The mosque was not one of Cairo’s larger ones. It consisted of porticoes surrounding a square court, in the centre of which was a tank from which worshippers could scoop up water for the necessary ablutions. Owen went across to it and washed his hands three times and then splashed water on his face and head, lifting up the fez to do so. Then he joined the rows of worshippers before the Mecca-facing wall, took off his shoes and placed them sole to sole on the matting before him at the point where his head would touch the ground, and sat back on his haunches.
In front of him, on the exterior facing wall, was the mihrab, the niche which marked the direction of Mecca. To the right of this was the mimbar, or pulpit, and just in front of it was the dikka, a small platform on columns and with a kind of parapet. Beneath and in front of this was the desk which held a copy of the Koran, from which extracts were read during the prayers. At one point a muballigh would chant the equivalent of a hymn. Owen always liked the one about the spider showing favour to the Imam of Mecca by weaving its web in his cave.
When the worshippers protected themselves, bowing their head to the ground, Owen bowed likewise. Between prostrations he studied the people in the mosque — unobtrusively, of course, since it was forbidden to let your attention wander.
They were the usual mixture of Cairo rich and poor. In prayer all men were equal. A rich man or a man of rank might, however, bring his prayer mat with him.
At the last moment before the prayers began a man came into the mosque with a servant carrying a particularly beautiful prayer mat, which he placed on the ground for his master. When the prayers were over, the servant rolled up the mat and carried it out again behind his master.
The master was obviously a man of importance for as he left various people greeted him deferentially. A little group gathered around him and paused for a moment in conversation.
‘It is good to see rich and poor pray together,’ Owen said to the man beside him.
‘It is,’ agreed the man.
‘Tell me,’ said Owen, ‘who is that worthy man?’
‘It is the Pasha Ali Maher.’
Owen mingled with the worshippers as they came out into the sunshine. An unusual number of them seemed to be Sudanese.
There was no reason why they should not be. Cairo was a city of many nationalities — Greeks, Italians, all the shades of the Levant, Ethiopians — and each nationality had its own church. This one appeared to be for the Sudanese. There were a lot of Sudanese in Egypt, usually acting as servants. Not always though: there were well-to-do Sudanese as well, usually merchants of some kind, sometimes professionals. So the fact that there was an unusual density of Sudanese here was not especially striking. What was striking was that the Pasha Ali Maher was prominent among them.
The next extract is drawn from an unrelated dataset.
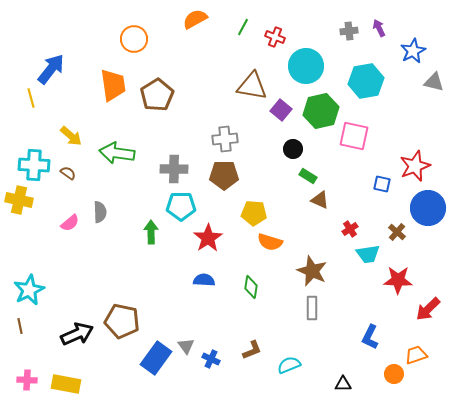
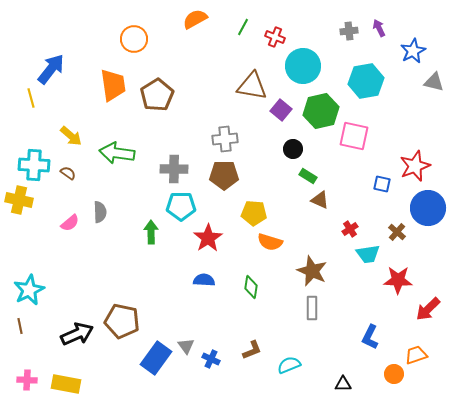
cyan circle at (306, 66): moved 3 px left
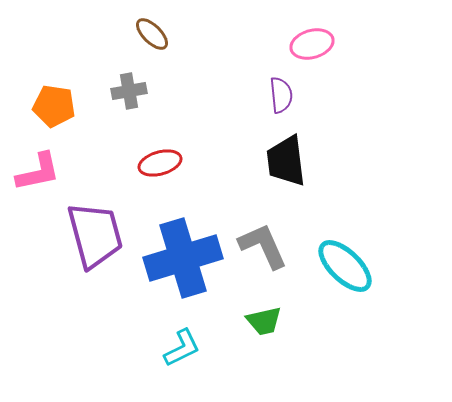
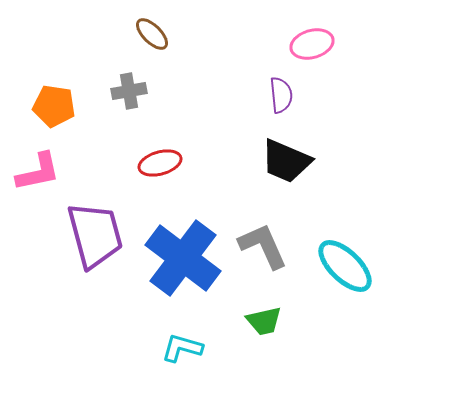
black trapezoid: rotated 60 degrees counterclockwise
blue cross: rotated 36 degrees counterclockwise
cyan L-shape: rotated 138 degrees counterclockwise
Zeinab’s father, Nuri Pasha, was not one of the most devout of Muslims. Even so, he had been to the mosque that morning. The mosque he had gone to was the El-Merdani, which, apart from being one of the most beautiful of Cairo mosques, and therefore pleasing to Nuri’s highly developed aesthetic sensibility, was one of the most fashionable.
It was the one attended by the Court Pashas and also, since Court and Government went together, the one frequented by leading politicians. It was a place where Nuri could meet old cronies and also hope to meet new ones. It was a way of keeping in the swim — au courant, as the Francophile Nuri liked to put it. His influence these days was not, alas, what it had been: Nuri had been a minister once but then on an issue of importance had made the mistake of taking the wrong side — on this occasion, surprisingly, the British — and had therefore been eternally damned in Nationalist eyes. However, Court politician to the last, he still had hopes. So he made a point of cultivating the rising suns, and went regularly to the El-Merdani Mosque.
Owen, who knew his ways, fell in with him just as he was leaving.